A parallel MongoDB client with Perl and fork

Concurrency is hard, and that’s just as true in Perl as it is in most languages. While Perl has threads, they aren’t lightweight, so they aren’t an obvious answer to parallel processing the way they are elsewhere. In Perl, doing concurrent work generally means (a) a non-blocking/asynchronous framework or (b) forking sub-processes as workers.

There is no officially-supported async MongoDB driver for Perl (yet), so this article is about forking.

The problem with forking a MongoDB client object is that forks don’t automatically close sockets. And having two (or more) processes trying to use the same socket is a recipe for corruption.

At one point in the design of the MongoDB Perl driver v1.0.0, I had it cache the PID on creation and then check if it had changed before every operation. If so, the socket to the MongoDB server would be closed and re-opened. It was auto-magic!

The problem with this approach is that it incurs overhead on every operation, regardless of whether forks are in use. Even if forks are used, they are rare compared to the frequency of database operations for any non-trivial program.

So I took out that mis-feature. Now, you must manually call the reconnect method on your client objects after you fork (or spawn a thread, too).

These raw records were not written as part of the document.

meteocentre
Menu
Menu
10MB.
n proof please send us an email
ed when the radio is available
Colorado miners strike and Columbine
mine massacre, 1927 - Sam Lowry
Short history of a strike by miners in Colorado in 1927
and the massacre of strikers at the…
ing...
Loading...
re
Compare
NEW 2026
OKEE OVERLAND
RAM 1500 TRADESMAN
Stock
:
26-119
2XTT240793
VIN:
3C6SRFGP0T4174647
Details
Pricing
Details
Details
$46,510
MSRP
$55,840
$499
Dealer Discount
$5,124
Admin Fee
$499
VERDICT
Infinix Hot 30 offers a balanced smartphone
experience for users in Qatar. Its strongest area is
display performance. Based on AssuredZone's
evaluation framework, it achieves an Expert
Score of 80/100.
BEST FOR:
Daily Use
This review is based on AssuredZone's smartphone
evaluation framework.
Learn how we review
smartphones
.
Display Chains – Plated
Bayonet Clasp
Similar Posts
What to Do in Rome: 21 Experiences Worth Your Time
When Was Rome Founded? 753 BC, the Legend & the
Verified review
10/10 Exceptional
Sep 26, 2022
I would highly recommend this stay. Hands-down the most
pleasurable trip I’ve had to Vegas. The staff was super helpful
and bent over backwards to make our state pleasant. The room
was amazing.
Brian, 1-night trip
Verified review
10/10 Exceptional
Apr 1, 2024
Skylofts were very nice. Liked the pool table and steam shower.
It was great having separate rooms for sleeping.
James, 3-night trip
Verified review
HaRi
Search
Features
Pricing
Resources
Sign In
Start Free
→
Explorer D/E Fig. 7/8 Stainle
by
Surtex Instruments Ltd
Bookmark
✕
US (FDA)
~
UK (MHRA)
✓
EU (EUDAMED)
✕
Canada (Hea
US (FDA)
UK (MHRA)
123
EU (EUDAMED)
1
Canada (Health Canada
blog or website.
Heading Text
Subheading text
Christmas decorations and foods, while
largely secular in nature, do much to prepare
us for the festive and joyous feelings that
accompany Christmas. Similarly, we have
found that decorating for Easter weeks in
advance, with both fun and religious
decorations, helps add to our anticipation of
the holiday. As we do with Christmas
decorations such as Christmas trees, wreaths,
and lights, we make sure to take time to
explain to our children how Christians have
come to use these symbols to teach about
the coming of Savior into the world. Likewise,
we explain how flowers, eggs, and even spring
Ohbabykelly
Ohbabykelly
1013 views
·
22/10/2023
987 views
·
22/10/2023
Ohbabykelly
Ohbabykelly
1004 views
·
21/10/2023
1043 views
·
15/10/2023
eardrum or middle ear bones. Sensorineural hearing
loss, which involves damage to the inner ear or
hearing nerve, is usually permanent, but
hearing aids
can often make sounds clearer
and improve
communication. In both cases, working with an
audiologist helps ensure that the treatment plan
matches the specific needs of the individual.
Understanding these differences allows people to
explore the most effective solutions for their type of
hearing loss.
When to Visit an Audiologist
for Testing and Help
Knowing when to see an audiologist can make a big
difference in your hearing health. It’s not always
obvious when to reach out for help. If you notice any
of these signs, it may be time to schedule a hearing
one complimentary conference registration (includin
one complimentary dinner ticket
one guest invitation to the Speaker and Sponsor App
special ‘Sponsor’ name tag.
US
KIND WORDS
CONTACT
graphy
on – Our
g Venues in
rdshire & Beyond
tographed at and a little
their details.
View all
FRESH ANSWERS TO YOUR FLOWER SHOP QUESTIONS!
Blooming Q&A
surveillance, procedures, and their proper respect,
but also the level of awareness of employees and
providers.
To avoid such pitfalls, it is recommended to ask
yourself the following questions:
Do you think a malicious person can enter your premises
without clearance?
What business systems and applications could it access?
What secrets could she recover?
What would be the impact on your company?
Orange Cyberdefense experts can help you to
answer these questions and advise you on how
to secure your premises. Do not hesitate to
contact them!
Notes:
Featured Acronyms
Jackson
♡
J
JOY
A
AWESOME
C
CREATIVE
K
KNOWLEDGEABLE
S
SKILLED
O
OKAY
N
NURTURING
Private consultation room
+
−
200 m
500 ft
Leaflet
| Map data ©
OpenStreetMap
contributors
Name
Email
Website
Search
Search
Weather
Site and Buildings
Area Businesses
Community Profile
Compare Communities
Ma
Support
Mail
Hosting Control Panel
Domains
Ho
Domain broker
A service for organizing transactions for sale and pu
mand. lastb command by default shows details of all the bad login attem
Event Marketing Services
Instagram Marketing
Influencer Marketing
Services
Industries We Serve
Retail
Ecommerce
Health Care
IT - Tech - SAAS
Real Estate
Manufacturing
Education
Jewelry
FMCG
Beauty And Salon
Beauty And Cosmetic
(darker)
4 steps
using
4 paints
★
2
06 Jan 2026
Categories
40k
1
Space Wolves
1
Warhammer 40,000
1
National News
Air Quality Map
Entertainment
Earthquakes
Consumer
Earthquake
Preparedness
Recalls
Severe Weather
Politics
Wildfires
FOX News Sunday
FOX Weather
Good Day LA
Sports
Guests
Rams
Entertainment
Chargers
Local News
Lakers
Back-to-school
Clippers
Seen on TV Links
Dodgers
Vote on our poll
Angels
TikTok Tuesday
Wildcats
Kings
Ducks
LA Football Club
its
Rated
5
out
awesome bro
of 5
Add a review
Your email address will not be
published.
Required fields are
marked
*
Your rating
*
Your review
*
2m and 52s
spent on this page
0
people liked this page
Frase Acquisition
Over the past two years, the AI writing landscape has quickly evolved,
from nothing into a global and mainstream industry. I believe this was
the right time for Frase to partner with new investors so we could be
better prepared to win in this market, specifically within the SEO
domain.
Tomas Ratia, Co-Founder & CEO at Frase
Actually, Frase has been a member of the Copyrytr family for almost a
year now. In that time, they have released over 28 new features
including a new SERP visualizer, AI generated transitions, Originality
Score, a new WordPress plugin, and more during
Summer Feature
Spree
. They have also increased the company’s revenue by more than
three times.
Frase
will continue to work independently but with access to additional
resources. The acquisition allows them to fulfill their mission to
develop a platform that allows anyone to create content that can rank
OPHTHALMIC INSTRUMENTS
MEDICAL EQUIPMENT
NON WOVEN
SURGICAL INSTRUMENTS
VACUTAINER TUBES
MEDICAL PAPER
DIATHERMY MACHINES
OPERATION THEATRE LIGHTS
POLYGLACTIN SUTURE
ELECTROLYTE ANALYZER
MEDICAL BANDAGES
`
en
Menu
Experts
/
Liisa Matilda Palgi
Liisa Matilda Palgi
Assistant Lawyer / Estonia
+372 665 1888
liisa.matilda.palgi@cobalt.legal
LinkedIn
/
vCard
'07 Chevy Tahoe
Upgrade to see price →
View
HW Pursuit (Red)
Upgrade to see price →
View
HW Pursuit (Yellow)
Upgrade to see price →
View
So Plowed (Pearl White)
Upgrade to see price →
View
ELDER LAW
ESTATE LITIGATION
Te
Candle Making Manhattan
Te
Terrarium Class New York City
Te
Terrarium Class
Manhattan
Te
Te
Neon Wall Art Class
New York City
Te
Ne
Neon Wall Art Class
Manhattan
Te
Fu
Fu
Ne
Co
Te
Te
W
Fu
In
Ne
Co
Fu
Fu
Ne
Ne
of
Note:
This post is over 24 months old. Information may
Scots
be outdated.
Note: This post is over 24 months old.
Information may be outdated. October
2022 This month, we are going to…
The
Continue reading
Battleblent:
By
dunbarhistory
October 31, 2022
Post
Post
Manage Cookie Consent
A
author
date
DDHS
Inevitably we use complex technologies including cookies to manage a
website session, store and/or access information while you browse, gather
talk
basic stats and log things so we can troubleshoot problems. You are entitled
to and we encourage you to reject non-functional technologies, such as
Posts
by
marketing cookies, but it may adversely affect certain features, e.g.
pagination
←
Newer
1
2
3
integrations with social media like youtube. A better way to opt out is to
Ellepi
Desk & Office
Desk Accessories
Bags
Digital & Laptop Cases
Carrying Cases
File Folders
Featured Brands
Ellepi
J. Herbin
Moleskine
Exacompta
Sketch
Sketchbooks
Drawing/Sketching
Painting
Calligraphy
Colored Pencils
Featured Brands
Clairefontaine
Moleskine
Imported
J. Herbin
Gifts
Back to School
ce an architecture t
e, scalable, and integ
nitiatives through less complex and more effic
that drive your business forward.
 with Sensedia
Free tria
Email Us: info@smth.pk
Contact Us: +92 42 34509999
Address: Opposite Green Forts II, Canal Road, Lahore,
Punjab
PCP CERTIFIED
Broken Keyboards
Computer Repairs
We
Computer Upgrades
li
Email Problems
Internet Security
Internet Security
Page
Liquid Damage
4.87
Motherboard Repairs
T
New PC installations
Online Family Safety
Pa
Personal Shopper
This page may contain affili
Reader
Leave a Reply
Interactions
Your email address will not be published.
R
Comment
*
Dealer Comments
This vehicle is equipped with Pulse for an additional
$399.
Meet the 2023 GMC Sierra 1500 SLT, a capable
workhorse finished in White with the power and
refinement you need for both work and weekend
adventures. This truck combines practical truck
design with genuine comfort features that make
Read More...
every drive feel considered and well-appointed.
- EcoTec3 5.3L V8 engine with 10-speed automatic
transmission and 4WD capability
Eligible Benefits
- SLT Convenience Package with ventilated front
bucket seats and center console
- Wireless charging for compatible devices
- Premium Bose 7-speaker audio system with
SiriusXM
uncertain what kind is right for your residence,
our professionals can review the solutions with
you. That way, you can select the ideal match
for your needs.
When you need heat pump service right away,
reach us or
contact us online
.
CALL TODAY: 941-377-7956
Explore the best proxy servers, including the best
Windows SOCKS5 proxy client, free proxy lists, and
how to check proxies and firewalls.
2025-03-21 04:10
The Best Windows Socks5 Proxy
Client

Here’s a pattern I’ve found myself using from time to time to do parallel processing with Parallel::ForkManager, adapted to reconnect the MongoDB client object in each child:

use Parallel::ForkManager;

# Pass in a MongoDB::MongoClient object, the number of parallel jobs to
# run, and a code-reference to execute. The code reference is passed
# the client and the iteration number.
sub parallel_mongodb {
    my ( $client, $jobs, $fcn ) = @_;

    my $pm = Parallel::ForkManager->new( $jobs > 1 ? $jobs : 0 );

    local $SIG{INT} = sub {
        warn "Caught SIGINT; Waiting for child processes\n";
        $pm->wait_all_children;
        exit 1;
    };

    for my $i ( 0 .. $jobs - 1 ) {
        $pm->start and next;
        $SIG{INT} = sub { $pm->finish };
        $client->reconnect;
        $fcn->( $i );
        $pm->finish;
    }

    $pm->wait_all_children;
}

To use this subroutine, I partition the input data into the number of jobs to run. Then I call parallel_mongodb with a closure that can find the input data from the job number:

use MongoDB;

# Partition input data into N parts.  Assume each is a document to insert.
my @data = (
   [ { a => 1 },  {b => 2},  ... ],
   [ { m => 11 }, {n => 12}, ... ],
   ...
);
my $number_of_jobs = @data;

my $client = MongoDB->connect;
my $coll = $client->ns("test.dataset");

parallel_mongodb( $client, $number_of_jobs,
  sub {
    $coll->insert_many( $data[ shift ], { ordered => 0 } );
  }
);

Of course, you want to be careful that the job count (i.e. the partition count) is optimal. I find that having it roughly equal to the number of CPUs tends to work pretty well in practice.

What you don’t want to do, however, is to call $pm->start more than the number of child tasks you want running in parallel. You don’t want a new process for every data item to process, since each fork also has to reconnect to the database, which is slow. That’s why you should figure out the partitioning first, and only spawn a process per partition.

This is best for “embarrassingly parallel” problems, where there’s no need for communication back from the child processes. And while what I’ve shown does a manual partition into arrays, you could also do this with a single array, where child workers only processes indices where the index modulo the number of jobs is equal to the job ID. Or you could have child workers pulling from a common task queue over a network, etc.

TIMTOWTDI, and now you can do it in parallel.